• Materials provided:
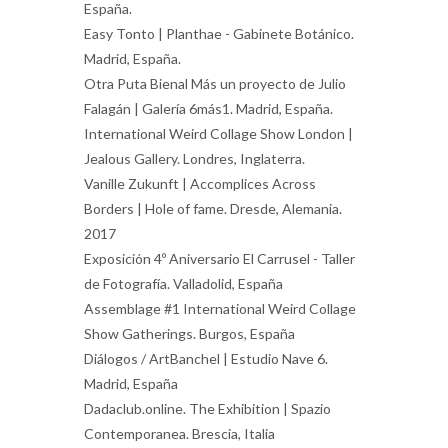
España.
Easy Tonto | Planthae - Gabinete Botánico.
Madrid, España.
Otra Puta Bienal Más un proyecto de Julio
Falagán | Galería 6más1. Madrid, España.
International Weird Collage Show London |
Jealous Gallery. Londres, Inglaterra.
Vanille Zukunft | Accomplices Across
Borders | Hole of fame. Dresde, Alemania.
2017
Exposición 4º Aniversario El Carrusel - Taller
de Fotografía. Valladolid, España
Assemblage #1 International Weird Collage
Show Gatherings. Burgos, España
Diálogos / ArtBanchel | Estudio Nave 6.
Madrid, España
Dadaclub.online. The Exhibition | Spazio
Contemporanea. Brescia, Italia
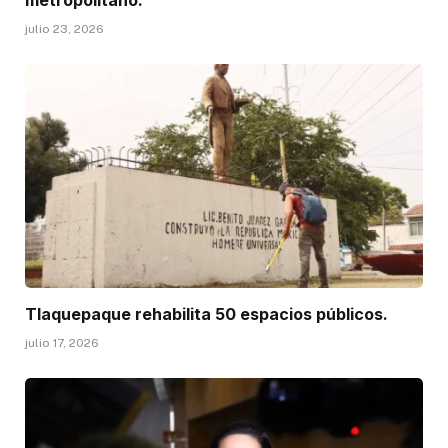
metropolitano.
julio 23, 2026
Tlaquepaque rehabilita 50 espacios públicos.
julio 17, 2026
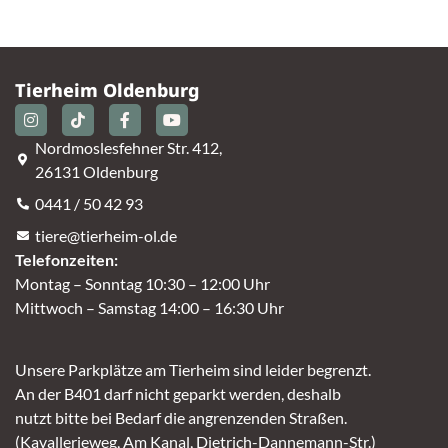
Tierheim Oldenburg
Nordmoslesfehner Str. 412,
26131 Oldenburg
0441 / 50 42 93
tiere@tierheim-ol.de
Telefonzeiten:
Montag – Sonntag 10:30 – 12:00 Uhr
Mittwoch – Samstag 14:00 – 16:30 Uhr
Unsere Parkplätze am Tierheim sind leider begrenzt.
An der B401 darf nicht geparkt werden, deshalb
nutzt bitte bei Bedarf die angrenzenden Straßen.
(Kavallerieweg, Am Kanal, Dietrich-Dannemann-Str.)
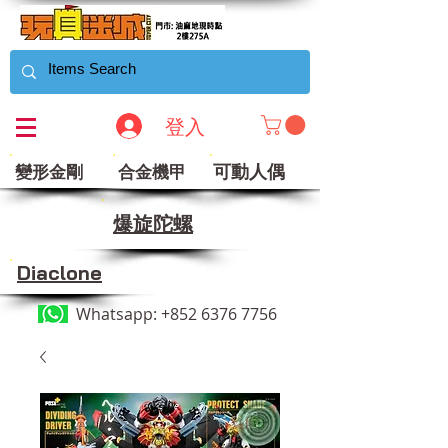
登入
可動人偶
變形金剛
合金機甲
​爆旋陀螺
Diaclone
Whatsapp:
+852 6376 7756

• To do: Copy everything above from the line holding "International Weird Collage Show London |" down to the line holding "metropolitano.", both ends included, exactly as it stands and without the pictures.

• Problem solution:
International Weird Collage Show London |
Jealous Gallery. Londres, Inglaterra.
Vanille Zukunft | Accomplices Across
Borders | Hole of fame. Dresde, Alemania.
2017
Exposición 4º Aniversario El Carrusel - Taller
de Fotografía. Valladolid, España
Assemblage #1 International Weird Collage
Show Gatherings. Burgos, España
Diálogos / ArtBanchel | Estudio Nave 6.
Madrid, España
Dadaclub.online. The Exhibition | Spazio
Contemporanea. Brescia, Italia
metropolitano.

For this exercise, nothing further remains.